[Transcribed page contents]
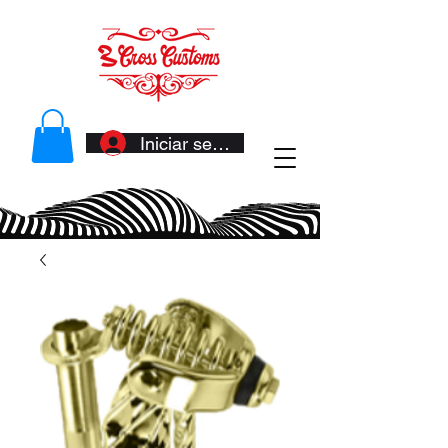
Iniciar sesión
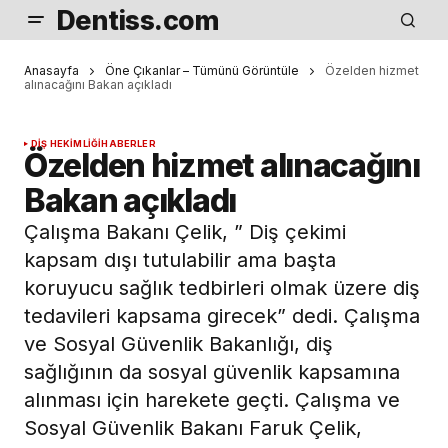
Dentiss.com
Anasayfa
Öne Çıkanlar – Tümünü Görüntüle
Özelden hizmet
alınacağını Bakan açıkladı
DIŞ HEKIMLIĞI
HABERLER
Özelden hizmet alınacağını
Bakan açıkladı
Çalışma Bakanı Çelik, ” Diş çekimi
kapsam dışı tutulabilir ama başta
koruyucu sağlık tedbirleri olmak üzere diş
tedavileri kapsama girecek” dedi. Çalışma
ve Sosyal Güvenlik Bakanlığı, diş
sağlığının da sosyal güvenlik kapsamına
alınması için harekete geçti. Çalışma ve
Sosyal Güvenlik Bakanı Faruk Çelik,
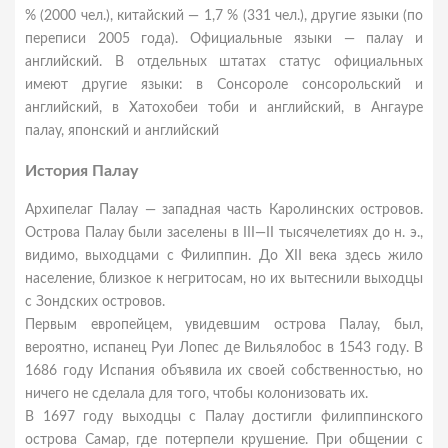
% (2000 чел.), китайский — 1,7 % (331 чел.), другие языки (по
переписи 2005 года). Официальные языки — палау и
английский. В отдельных штатах статус официальных
имеют другие языки: в Сонсороле сонсорольский и
английский, в Хатохобеи тоби и английский, в Ангауре
палау, японский и английский
История Палау
Архипелаг Палау — западная часть Каролинских островов.
Острова Палау были заселены в III—II тысячелетиях до н. э.,
видимо, выходцами с Филиппин. До XII века здесь жило
население, близкое к негритосам, но их вытеснили выходцы
с Зондских островов.
Первым европейцем, увидевшим острова Палау, был,
вероятно, испанец Руи Лопес де Вильялобос в 1543 году. В
1686 году Испания объявила их своей собственностью, но
ничего не сделала для того, чтобы колонизовать их.
В 1697 году выходцы с Палау достигли филиппинского
острова Самар, где потерпели крушение. При общении с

▶ What you have to do
Copy the data above line for line, skipping every picture.

▶ Task response
Iniciar sesión
Dentiss.com
Anasayfa
Öne Çıkanlar – Tümünü Görüntüle
Özelden hizmet
alınacağını Bakan açıkladı
DIŞ HEKIMLIĞI
HABERLER
Özelden hizmet alınacağını
Bakan açıkladı
Çalışma Bakanı Çelik, ” Diş çekimi
kapsam dışı tutulabilir ama başta
koruyucu sağlık tedbirleri olmak üzere diş
tedavileri kapsama girecek” dedi. Çalışma
ve Sosyal Güvenlik Bakanlığı, diş
sağlığının da sosyal güvenlik kapsamına
alınması için harekete geçti. Çalışma ve
Sosyal Güvenlik Bakanı Faruk Çelik,
% (2000 чел.), китайский — 1,7 % (331 чел.), другие языки (по
переписи 2005 года). Официальные языки — палау и
английский. В отдельных штатах статус официальных
имеют другие языки: в Сонсороле сонсорольский и
английский, в Хатохобеи тоби и английский, в Ангауре
палау, японский и английский
История Палау
Архипелаг Палау — западная часть Каролинских островов.
Острова Палау были заселены в III—II тысячелетиях до н. э.,
видимо, выходцами с Филиппин. До XII века здесь жило
население, близкое к негритосам, но их вытеснили выходцы
с Зондских островов.
Первым европейцем, увидевшим острова Палау, был,
вероятно, испанец Руи Лопес де Вильялобос в 1543 году. В
1686 году Испания объявила их своей собственностью, но
ничего не сделала для того, чтобы колонизовать их.
В 1697 году выходцы с Палау достигли филиппинского
острова Самар, где потерпели крушение. При общении с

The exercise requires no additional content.